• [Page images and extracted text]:
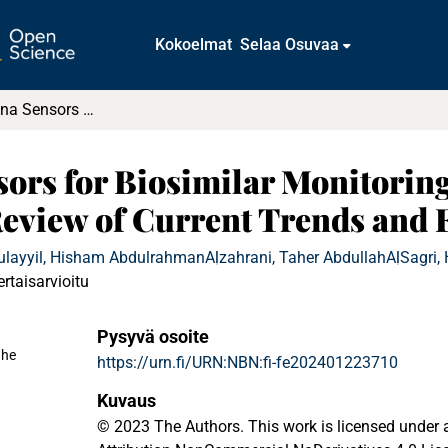
Kokoelmat
Selaa Osuvaa
Wireless Antenna Sensors for Biosimilar Monitoring Towards Cyber-Physical Systems : A Review of Current Trends and Future Prospects
sors for Biosimilar Monitorin
Review of Current Trends and 
ulayyil, Hisham Abdulrahman
Alzahrani, Taher Abdullah
AlSagri,
ertaisarvioitu
Pysyvä osoite
ahe
https://urn.fi/URN:NBN:fi-fe202401223710
Kuvaus
© 2023 The Authors. This work is licensed unde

• [Exercise]: Return all lines of the data in which the string "Current" appears.

• [Written answer]:
Wireless Antenna Sensors for Biosimilar Monitoring Towards Cyber-Physical Systems : A Review of Current Trends and Future Prospects
Review of Current Trends and 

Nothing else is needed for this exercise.